(EXERCISE OBJECTIVE) These entries must be printed again exactly as they are.

[Stored data]
____

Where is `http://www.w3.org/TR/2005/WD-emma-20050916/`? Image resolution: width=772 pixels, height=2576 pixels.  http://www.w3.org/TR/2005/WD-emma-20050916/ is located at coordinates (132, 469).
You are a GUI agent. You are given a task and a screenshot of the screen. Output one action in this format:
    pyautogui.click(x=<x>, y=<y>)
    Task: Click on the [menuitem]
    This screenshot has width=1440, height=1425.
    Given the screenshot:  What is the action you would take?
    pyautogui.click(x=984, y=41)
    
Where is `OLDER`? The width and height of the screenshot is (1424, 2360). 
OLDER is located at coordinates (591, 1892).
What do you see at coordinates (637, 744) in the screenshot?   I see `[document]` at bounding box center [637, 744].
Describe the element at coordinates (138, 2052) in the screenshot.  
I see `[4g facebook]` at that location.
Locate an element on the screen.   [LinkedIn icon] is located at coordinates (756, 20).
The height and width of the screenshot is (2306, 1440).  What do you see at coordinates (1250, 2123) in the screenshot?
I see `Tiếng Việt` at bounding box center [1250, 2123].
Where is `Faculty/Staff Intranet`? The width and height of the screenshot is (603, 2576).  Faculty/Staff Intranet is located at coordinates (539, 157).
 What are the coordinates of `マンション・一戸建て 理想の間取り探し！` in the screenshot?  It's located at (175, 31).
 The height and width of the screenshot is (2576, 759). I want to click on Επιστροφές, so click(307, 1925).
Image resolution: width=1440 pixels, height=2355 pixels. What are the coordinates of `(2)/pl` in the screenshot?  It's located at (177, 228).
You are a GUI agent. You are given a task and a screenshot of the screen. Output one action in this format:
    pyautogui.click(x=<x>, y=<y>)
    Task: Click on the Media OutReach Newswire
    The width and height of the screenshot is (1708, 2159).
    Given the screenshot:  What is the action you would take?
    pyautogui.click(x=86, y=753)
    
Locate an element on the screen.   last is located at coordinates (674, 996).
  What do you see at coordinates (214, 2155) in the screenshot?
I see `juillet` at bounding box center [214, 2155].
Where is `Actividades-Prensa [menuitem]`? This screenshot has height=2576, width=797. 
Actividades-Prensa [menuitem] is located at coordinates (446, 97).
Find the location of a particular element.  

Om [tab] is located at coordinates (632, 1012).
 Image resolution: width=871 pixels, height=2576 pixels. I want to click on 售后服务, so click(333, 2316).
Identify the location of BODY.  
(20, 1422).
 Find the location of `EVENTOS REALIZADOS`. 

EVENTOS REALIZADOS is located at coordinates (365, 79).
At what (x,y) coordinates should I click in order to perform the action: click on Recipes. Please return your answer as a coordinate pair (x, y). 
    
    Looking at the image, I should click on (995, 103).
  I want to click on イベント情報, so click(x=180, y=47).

____

(THE COMPLETED TASK)
Where is `http://www.w3.org/TR/2005/WD-emma-20050916/`? Image resolution: width=772 pixels, height=2576 pixels.  http://www.w3.org/TR/2005/WD-emma-20050916/ is located at coordinates (132, 469).
You are a GUI agent. You are given a task and a screenshot of the screen. Output one action in this format:
    pyautogui.click(x=<x>, y=<y>)
    Task: Click on the [menuitem]
    This screenshot has width=1440, height=1425.
    Given the screenshot:  What is the action you would take?
    pyautogui.click(x=984, y=41)
    
Where is `OLDER`? The width and height of the screenshot is (1424, 2360). 
OLDER is located at coordinates (591, 1892).
What do you see at coordinates (637, 744) in the screenshot?   I see `[document]` at bounding box center [637, 744].
Describe the element at coordinates (138, 2052) in the screenshot.  
I see `[4g facebook]` at that location.
Locate an element on the screen.   [LinkedIn icon] is located at coordinates (756, 20).
The height and width of the screenshot is (2306, 1440).  What do you see at coordinates (1250, 2123) in the screenshot?
I see `Tiếng Việt` at bounding box center [1250, 2123].
Where is `Faculty/Staff Intranet`? The width and height of the screenshot is (603, 2576).  Faculty/Staff Intranet is located at coordinates (539, 157).
 What are the coordinates of `マンション・一戸建て 理想の間取り探し！` in the screenshot?  It's located at (175, 31).
 The height and width of the screenshot is (2576, 759). I want to click on Επιστροφές, so click(307, 1925).
Image resolution: width=1440 pixels, height=2355 pixels. What are the coordinates of `(2)/pl` in the screenshot?  It's located at (177, 228).
You are a GUI agent. You are given a task and a screenshot of the screen. Output one action in this format:
    pyautogui.click(x=<x>, y=<y>)
    Task: Click on the Media OutReach Newswire
    The width and height of the screenshot is (1708, 2159).
    Given the screenshot:  What is the action you would take?
    pyautogui.click(x=86, y=753)
    
Locate an element on the screen.   last is located at coordinates (674, 996).
  What do you see at coordinates (214, 2155) in the screenshot?
I see `juillet` at bounding box center [214, 2155].
Where is `Actividades-Prensa [menuitem]`? This screenshot has height=2576, width=797. 
Actividades-Prensa [menuitem] is located at coordinates (446, 97).
Find the location of a particular element.  

Om [tab] is located at coordinates (632, 1012).
 Image resolution: width=871 pixels, height=2576 pixels. I want to click on 售后服务, so click(333, 2316).
Identify the location of BODY.  
(20, 1422).
 Find the location of `EVENTOS REALIZADOS`. 

EVENTOS REALIZADOS is located at coordinates (365, 79).
At what (x,y) coordinates should I click in order to perform the action: click on Recipes. Please return your answer as a coordinate pair (x, y). 
    
    Looking at the image, I should click on (995, 103).
  I want to click on イベント情報, so click(x=180, y=47).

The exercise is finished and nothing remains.